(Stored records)
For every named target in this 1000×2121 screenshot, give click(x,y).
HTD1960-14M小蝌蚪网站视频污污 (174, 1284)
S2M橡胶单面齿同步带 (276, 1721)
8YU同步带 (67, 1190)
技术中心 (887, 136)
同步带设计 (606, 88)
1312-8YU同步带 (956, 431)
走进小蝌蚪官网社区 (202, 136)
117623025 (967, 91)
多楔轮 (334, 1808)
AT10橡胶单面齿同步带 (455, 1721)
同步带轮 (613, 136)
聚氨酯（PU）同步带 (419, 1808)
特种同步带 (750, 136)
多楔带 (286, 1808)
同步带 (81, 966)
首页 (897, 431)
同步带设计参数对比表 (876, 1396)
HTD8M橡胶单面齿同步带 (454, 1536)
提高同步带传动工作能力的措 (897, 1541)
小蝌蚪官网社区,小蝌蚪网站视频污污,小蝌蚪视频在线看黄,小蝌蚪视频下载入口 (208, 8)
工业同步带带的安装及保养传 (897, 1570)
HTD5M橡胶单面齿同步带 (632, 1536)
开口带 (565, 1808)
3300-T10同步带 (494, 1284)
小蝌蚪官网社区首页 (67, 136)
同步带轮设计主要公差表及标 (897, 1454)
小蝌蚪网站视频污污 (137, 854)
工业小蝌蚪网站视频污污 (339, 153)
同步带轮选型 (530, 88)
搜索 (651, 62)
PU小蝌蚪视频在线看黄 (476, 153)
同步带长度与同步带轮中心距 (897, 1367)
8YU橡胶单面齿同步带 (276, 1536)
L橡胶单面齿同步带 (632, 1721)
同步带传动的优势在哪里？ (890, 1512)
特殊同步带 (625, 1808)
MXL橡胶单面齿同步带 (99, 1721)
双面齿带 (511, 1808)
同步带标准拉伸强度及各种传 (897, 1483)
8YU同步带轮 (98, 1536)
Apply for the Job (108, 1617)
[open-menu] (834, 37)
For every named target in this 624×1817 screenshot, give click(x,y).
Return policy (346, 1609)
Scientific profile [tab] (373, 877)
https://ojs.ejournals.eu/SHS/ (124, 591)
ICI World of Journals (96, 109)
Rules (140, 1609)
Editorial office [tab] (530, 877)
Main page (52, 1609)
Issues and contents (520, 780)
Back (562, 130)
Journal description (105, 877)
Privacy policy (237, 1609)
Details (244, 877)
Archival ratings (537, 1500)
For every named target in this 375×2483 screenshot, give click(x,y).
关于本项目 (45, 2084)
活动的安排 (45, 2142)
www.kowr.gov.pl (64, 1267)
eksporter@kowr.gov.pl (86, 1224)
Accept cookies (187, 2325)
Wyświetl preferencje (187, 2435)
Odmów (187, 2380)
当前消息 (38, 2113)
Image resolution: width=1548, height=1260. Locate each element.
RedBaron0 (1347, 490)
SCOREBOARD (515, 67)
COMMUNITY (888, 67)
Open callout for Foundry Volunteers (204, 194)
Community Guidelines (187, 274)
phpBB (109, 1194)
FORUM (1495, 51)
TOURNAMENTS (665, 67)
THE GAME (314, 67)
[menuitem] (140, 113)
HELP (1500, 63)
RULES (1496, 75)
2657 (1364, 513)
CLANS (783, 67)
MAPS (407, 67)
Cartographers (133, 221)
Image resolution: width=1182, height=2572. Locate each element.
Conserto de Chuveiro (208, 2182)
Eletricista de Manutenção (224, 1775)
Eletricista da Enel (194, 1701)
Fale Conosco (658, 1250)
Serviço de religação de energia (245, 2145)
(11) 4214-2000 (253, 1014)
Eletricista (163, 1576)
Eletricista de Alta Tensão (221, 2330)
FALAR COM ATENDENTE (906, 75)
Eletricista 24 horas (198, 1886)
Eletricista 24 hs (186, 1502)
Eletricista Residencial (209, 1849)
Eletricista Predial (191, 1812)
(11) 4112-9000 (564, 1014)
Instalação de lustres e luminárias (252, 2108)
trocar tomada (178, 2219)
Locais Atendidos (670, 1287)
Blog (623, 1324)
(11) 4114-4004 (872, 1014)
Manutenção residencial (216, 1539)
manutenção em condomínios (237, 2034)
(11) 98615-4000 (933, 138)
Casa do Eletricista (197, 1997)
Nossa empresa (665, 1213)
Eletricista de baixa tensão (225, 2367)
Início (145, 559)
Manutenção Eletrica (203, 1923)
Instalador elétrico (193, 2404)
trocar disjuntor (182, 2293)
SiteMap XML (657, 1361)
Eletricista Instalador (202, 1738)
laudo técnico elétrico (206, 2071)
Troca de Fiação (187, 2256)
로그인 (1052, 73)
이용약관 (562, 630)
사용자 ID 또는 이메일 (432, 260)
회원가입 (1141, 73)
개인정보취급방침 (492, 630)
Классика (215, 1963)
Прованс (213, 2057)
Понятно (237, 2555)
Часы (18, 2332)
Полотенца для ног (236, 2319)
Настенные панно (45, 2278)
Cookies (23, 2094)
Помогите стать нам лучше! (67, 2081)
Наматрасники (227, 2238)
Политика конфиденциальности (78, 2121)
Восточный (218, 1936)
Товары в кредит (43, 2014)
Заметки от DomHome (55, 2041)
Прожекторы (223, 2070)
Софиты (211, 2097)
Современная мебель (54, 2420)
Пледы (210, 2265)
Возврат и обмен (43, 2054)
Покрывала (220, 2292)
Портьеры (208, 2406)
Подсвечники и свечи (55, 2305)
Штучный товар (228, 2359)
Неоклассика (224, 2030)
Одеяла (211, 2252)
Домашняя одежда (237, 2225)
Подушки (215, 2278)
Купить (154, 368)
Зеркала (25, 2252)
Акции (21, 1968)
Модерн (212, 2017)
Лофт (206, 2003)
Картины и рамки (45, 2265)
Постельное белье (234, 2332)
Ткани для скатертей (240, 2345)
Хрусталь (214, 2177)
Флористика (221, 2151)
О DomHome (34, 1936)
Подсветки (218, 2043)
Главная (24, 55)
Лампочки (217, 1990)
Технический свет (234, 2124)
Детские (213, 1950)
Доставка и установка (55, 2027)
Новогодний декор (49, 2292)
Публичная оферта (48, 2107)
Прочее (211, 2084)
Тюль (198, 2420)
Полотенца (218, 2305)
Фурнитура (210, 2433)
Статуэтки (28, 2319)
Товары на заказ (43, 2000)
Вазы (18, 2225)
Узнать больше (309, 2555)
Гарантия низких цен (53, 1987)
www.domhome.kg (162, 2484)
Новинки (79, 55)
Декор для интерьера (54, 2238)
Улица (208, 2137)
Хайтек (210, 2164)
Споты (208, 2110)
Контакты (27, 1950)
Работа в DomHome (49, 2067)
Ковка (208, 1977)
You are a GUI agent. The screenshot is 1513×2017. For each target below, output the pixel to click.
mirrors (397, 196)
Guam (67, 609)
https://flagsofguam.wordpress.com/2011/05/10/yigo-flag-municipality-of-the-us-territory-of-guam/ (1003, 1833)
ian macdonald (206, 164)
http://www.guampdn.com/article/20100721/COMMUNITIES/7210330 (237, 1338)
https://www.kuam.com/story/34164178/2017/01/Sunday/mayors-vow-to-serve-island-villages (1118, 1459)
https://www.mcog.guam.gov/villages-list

» **TRY IT**
The lines from the beginning of the records through the line containing "Odmów (187, 2380)" should be reproduced exactly. Include nothing else.

» **WRITTEN ANSWER**
For every named target in this 1000×2121 screenshot, give click(x,y).
HTD1960-14M小蝌蚪网站视频污污 (174, 1284)
S2M橡胶单面齿同步带 (276, 1721)
8YU同步带 (67, 1190)
技术中心 (887, 136)
同步带设计 (606, 88)
1312-8YU同步带 (956, 431)
走进小蝌蚪官网社区 (202, 136)
117623025 (967, 91)
多楔轮 (334, 1808)
AT10橡胶单面齿同步带 (455, 1721)
同步带轮 (613, 136)
聚氨酯（PU）同步带 (419, 1808)
特种同步带 (750, 136)
多楔带 (286, 1808)
同步带 (81, 966)
首页 (897, 431)
同步带设计参数对比表 (876, 1396)
HTD8M橡胶单面齿同步带 (454, 1536)
提高同步带传动工作能力的措 (897, 1541)
小蝌蚪官网社区,小蝌蚪网站视频污污,小蝌蚪视频在线看黄,小蝌蚪视频下载入口 (208, 8)
工业同步带带的安装及保养传 (897, 1570)
HTD5M橡胶单面齿同步带 (632, 1536)
开口带 (565, 1808)
3300-T10同步带 (494, 1284)
小蝌蚪官网社区首页 (67, 136)
同步带轮设计主要公差表及标 (897, 1454)
小蝌蚪网站视频污污 (137, 854)
工业小蝌蚪网站视频污污 (339, 153)
同步带轮选型 (530, 88)
搜索 (651, 62)
PU小蝌蚪视频在线看黄 (476, 153)
同步带长度与同步带轮中心距 (897, 1367)
8YU橡胶单面齿同步带 (276, 1536)
L橡胶单面齿同步带 (632, 1721)
同步带传动的优势在哪里？ (890, 1512)
特殊同步带 (625, 1808)
MXL橡胶单面齿同步带 (99, 1721)
双面齿带 (511, 1808)
同步带标准拉伸强度及各种传 (897, 1483)
8YU同步带轮 (98, 1536)
Apply for the Job (108, 1617)
[open-menu] (834, 37)
For every named target in this 624×1817 screenshot, give click(x,y).
Return policy (346, 1609)
Scientific profile [tab] (373, 877)
https://ojs.ejournals.eu/SHS/ (124, 591)
ICI World of Journals (96, 109)
Rules (140, 1609)
Editorial office [tab] (530, 877)
Main page (52, 1609)
Issues and contents (520, 780)
Back (562, 130)
Journal description (105, 877)
Privacy policy (237, 1609)
Details (244, 877)
Archival ratings (537, 1500)
For every named target in this 375×2483 screenshot, give click(x,y).
关于本项目 (45, 2084)
活动的安排 (45, 2142)
www.kowr.gov.pl (64, 1267)
eksporter@kowr.gov.pl (86, 1224)
Accept cookies (187, 2325)
Wyświetl preferencje (187, 2435)
Odmów (187, 2380)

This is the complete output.